Laparoscopic instrument insulation failure: The hidden hazard
Received 8 May 2006; accepted 7 October 2006.
Abstract
Study objectives
To determine the prevalence of insulation failure in gynecologic laparoscopic instruments and to assess the impact of routine static insulation failure testing
Design
Cross-sectional study (Canadian Task Force classification II-2).
Setting
Public tertiary teaching hospitals.
Intervention
Routine static insulation failure testing
Measurements and main results
Dichotomous assessment of instrument insulation failure. Characterization of insulation defects. One hundred eleven instruments were tested. The overall prevalence of insulation failure was 27% with a rate of 39% in dedicated monopolar instruments. The sensitivity of visual inspection to predict a damaged instrument was 10%. Even when the site of the failure was identified, the defect was detectable only in 35% of instruments without magnification. The mean site of insulation failure was at 71 mm from the tip of the instrument, placing most insulation defects within the abdominopelvic cavity during surgery.
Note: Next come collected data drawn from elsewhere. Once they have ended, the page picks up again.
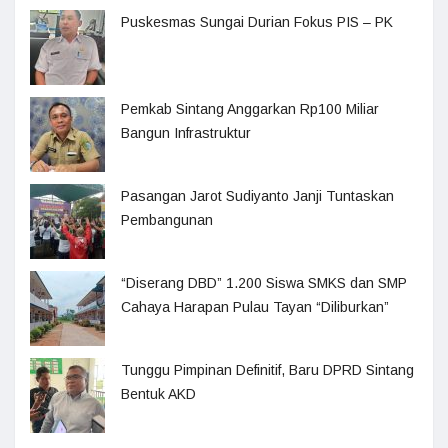
Puskesmas Sungai Durian Fokus PIS – PK
Pemkab Sintang Anggarkan Rp100 Miliar
Bangun Infrastruktur
Pasangan Jarot Sudiyanto Janji Tuntaskan
Pembangunan
“Diserang DBD” 1.200 Siswa SMKS dan SMP
Cahaya Harapan Pulau Tayan “Diliburkan”
Tunggu Pimpinan Definitif, Baru DPRD Sintang
Bentuk AKD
After the introduction of routine static electrosurgical instrument testing, the overall prevalence of insulation failure dropped to 5.9%.
Conclusion
There is an unacceptably high prevalence of instrument insulation failure in gynecologic laparoscopic instruments. Visual inspection is not an appropriate screening mechanism for insulation failure but routine biomedical testing reduces the prevalence of defective laparoscopic instruments.